What is it about indie bands?
Any time I listen to an indie band I feel like I’m getting an authenticity that I can’t find anywhere else. It’s funny, because it’s these bands that have the most to lose. You would think the small band that’s spending a lot of their own money might want to sacrifice something to “fit in a box,” but I find it to be quite the opposite. Every indie band I hear seems to be handing you their heart with every note they play, and this band is no different.

I don’t know a whole lot about The Harmed Brothers, and from reading their Facebook page, their story is one that is very transient. They say that Ludlow, Kentucky is where they have landed at this point, so I’ll call them an indie quintet from Kentucky, but just know that it’s complicated. They are on a label called Fluff and Gravy Records, which leads me to another indie trait. All the label names are pretty gosh darn cool or creative. I like it.

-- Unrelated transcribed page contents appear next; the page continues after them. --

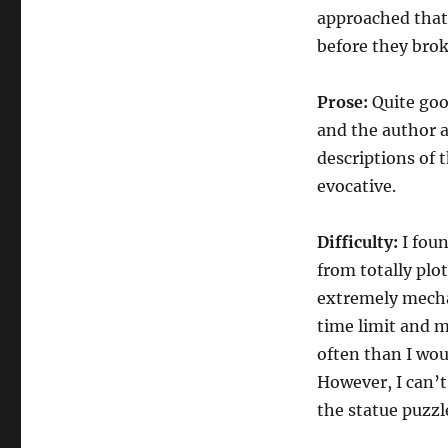
approached that 
before they brok
Prose:
Quite good
and the author a
descriptions of t
evocative.
Difficulty:
I foun
from totally plo
extremely mechan
time limit and 
often than I wo
However, I can’t
the statue puzzl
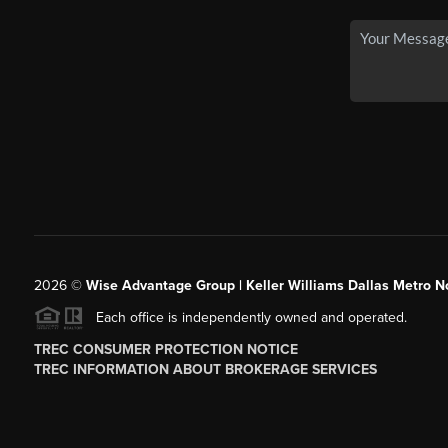
2026
©
Wise Advantage Group | Keller Williams Dallas Metro N
Each office is independently owned and operated.
TREC CONSUMER PROTECTION NOTICE
TREC INFORMATION ABOUT BROKERAGE SERVICES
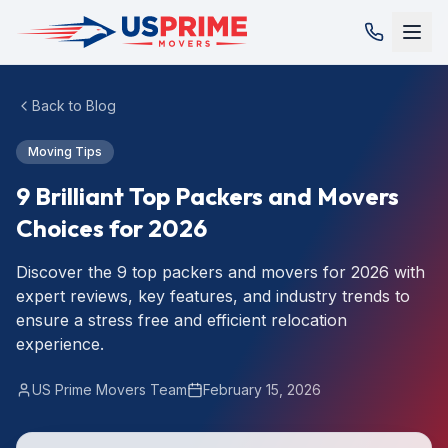
Back to Blog
Moving Tips
9 Brilliant Top Packers and Movers
Choices for 2026
Discover the 9 top packers and movers for 2026 with
expert reviews, key features, and industry trends to
ensure a stress free and efficient relocation
experience.
US Prime Movers Team
February 15, 2026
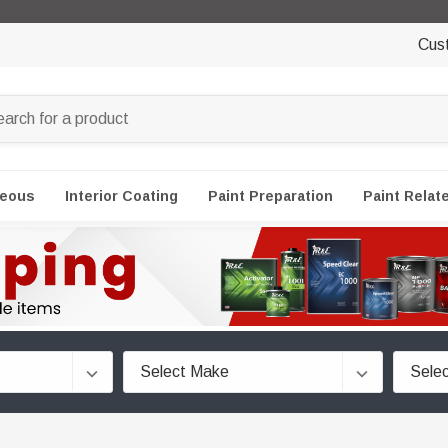
Cus
neous
Interior Coating
Paint Preparation
Paint Relat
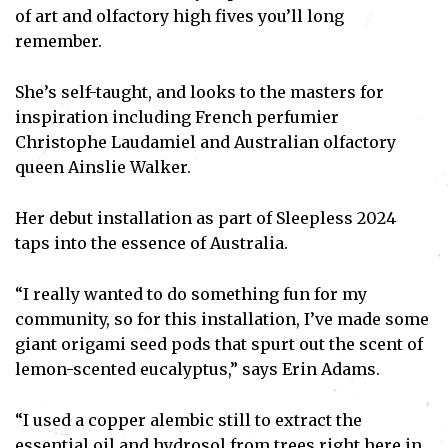
of art and olfactory high fives you’ll long
remember.
She’s self-taught, and looks to the masters for
inspiration including French perfumier
Christophe Laudamiel and Australian olfactory
queen Ainslie Walker.
Her debut installation as part of Sleepless 2024
taps into the essence of Australia.
“I really wanted to do something fun for my
community, so for this installation, I’ve made some
giant origami seed pods that spurt out the scent of
lemon-scented eucalyptus,” says Erin Adams.
“I used a copper alembic still to extract the
essential oil and hydrosol from trees right here in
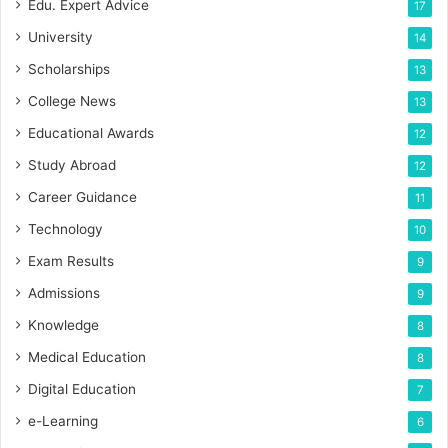
Edu. Expert Advice
17
University
14
Scholarships
13
College News
13
Educational Awards
12
Study Abroad
12
Career Guidance
11
Technology
10
Exam Results
9
Admissions
9
Knowledge
8
Medical Education
8
Digital Education
7
e-Learning
6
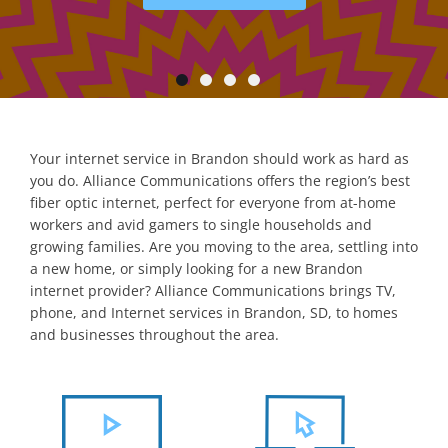
Your internet service in Brandon should work as hard as
you do. Alliance Communications offers the region’s best
fiber optic internet, perfect for everyone from at-home
workers and avid gamers to single households and
growing families. Are you moving to the area, settling into
a new home, or simply looking for a new Brandon
internet provider? Alliance Communications brings TV,
phone, and Internet services in Brandon, SD, to homes
and businesses throughout the area.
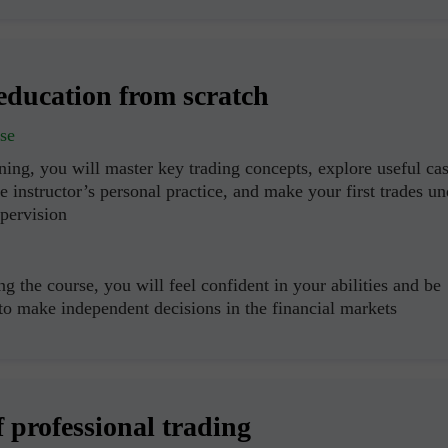
education from scratch
se
ning, you will master key trading concepts, explore useful ca
e instructor’s personal practice, and make your first trades un
upervision
g the course, you will feel confident in your abilities and be
 to make independent decisions in the financial markets
f professional trading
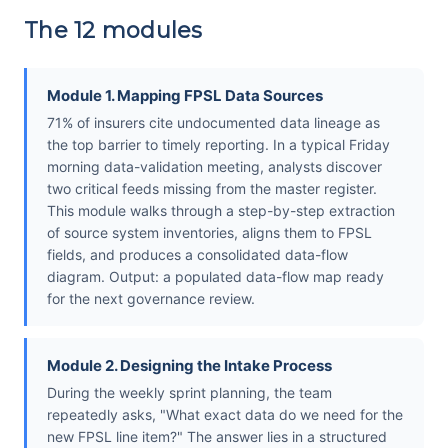
The 12 modules
Module 1. Mapping FPSL Data Sources
71% of insurers cite undocumented data lineage as
the top barrier to timely reporting. In a typical Friday
morning data-validation meeting, analysts discover
two critical feeds missing from the master register.
This module walks through a step-by-step extraction
of source system inventories, aligns them to FPSL
fields, and produces a consolidated data-flow
diagram. Output: a populated data-flow map ready
for the next governance review.
Module 2. Designing the Intake Process
During the weekly sprint planning, the team
repeatedly asks, "What exact data do we need for the
new FPSL line item?" The answer lies in a structured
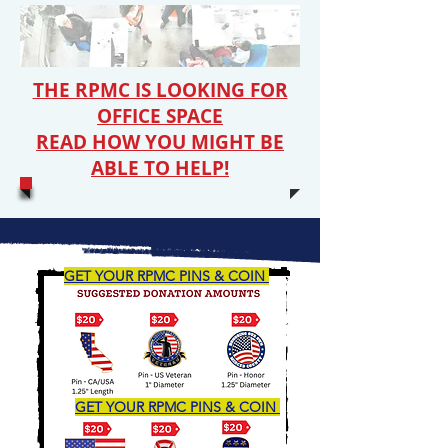
THE RPMC IS LOOKING FOR
OFFICE SPACE
READ HOW YOU MIGHT BE
ABLE TO HELP!
GET YOUR RPMC PINS & COIN
GET YOUR RPMC PINS & COIN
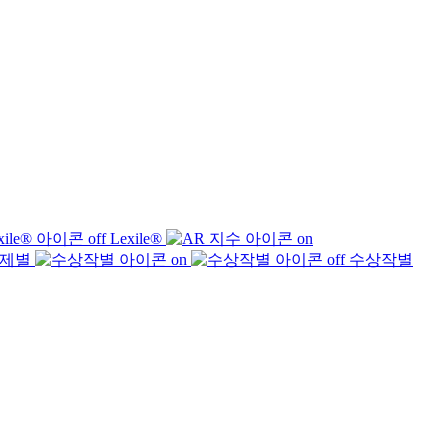
Lexile®
제별
수상작별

Let’s talk about what really matters here – the music. 
Getting to know an indie band is like dating; you smile at each other, find each other attractive, and then you start trying to adapt to the other person’s quirks. There’s always something you find bothersome or weird, but that can be part of the attraction. I think we vow to overcome our own lifestyles and opinions to adapt to that wonderfully weird person’s flaws. Getting it to work makes life an adventure, and The Harmed Brothers offer that in a musical format. Listening to this record, I find myself wanting to spend more time on our relationship because I enjoy their companionship. I don’t always want to walk on the same path, but The Harmed Brothers are cool to walk with, so I try to adjust.

I hear the influence of 90’s rock bands like Toad The Wet Sprocket and Gin Blossoms. The sound of this record centers around a deep and serious kind of Americana. You’ll hear a lilting organ vibrato on a few of these tracks, along with an Eddie Vedder-like tone and meaningful lyrics. The song “Where You’re Going” has an organ hum and swirl that mixes psychedelia with a country-type of guitar drawl. That is not to say that it is a dark depressing record, because it definitely is not. The first three tracks of the record are upbeat and finely done rock songs. There are snappy drums, excellent harmonies, and light and airy acoustic guitar parts sprinkled throughout the album, but the soul of the record lies in a deeply rooted Americana rock vibe. The band even does a beautiful, natural ballad (“River Town”) that has a banjo and steel guitar country/bluegrass sound. All of the sounds on this record are diverse, but they stay focused and cohesive. I feel that all of the best elements of the band come together perfectly on the song "Born A Rotten Egg." The organ sound is excellent, the simple guitar tone fits the song perfectly, and the song structure is well crafted. “All The Same” is another song that mixes a CCR “Who’ll Stop The Rain” kind of vibe with a classic Gin Blossoms tone. I feel that this is a blend of styles that sums up this band perfectly. The Harmed Brothers have their own sound, and even with the different instrumental diversity, they remain comfortable and distinct inside their songs.



Like any healthy relationship, there are a few things that The Harmed Brothers do that I just kind of bite my tongue or grit my teeth. “Where You’re Going” is a little bit out of range for me, and I don’t love the Johnny Cash-like tone of “Time,” but it’s like my wife using her fork to push her peas onto her spoon to eat them. It kinda irks me, but I still love her. And who knows, maybe it’s me that doesn’t know how to eat peas.